YOUR INSTRUCTIONS. When the line with "Xiaomi Redmi 17" appears below, start repeating lines exactly, and keep going through the line with "the phone industry and their gadgets."; add nothing outside that span.

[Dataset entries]
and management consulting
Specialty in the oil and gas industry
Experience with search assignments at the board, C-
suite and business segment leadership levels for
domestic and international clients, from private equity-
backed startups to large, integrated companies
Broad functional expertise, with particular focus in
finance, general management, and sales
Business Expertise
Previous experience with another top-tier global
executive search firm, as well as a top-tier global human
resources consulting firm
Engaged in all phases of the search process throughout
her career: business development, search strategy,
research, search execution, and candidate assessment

--

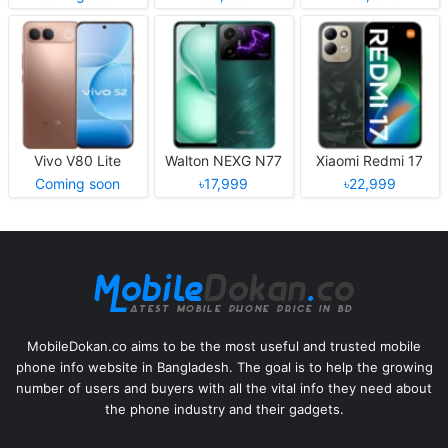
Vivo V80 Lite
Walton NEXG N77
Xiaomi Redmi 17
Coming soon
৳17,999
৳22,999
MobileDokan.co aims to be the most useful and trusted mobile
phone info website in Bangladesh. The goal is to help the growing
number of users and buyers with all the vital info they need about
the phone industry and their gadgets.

OUTPUT.
Xiaomi Redmi 17
Coming soon
৳17,999
৳22,999
MobileDokan.co aims to be the most useful and trusted mobile
phone info website in Bangladesh. The goal is to help the growing
number of users and buyers with all the vital info they need about
the phone industry and their gadgets.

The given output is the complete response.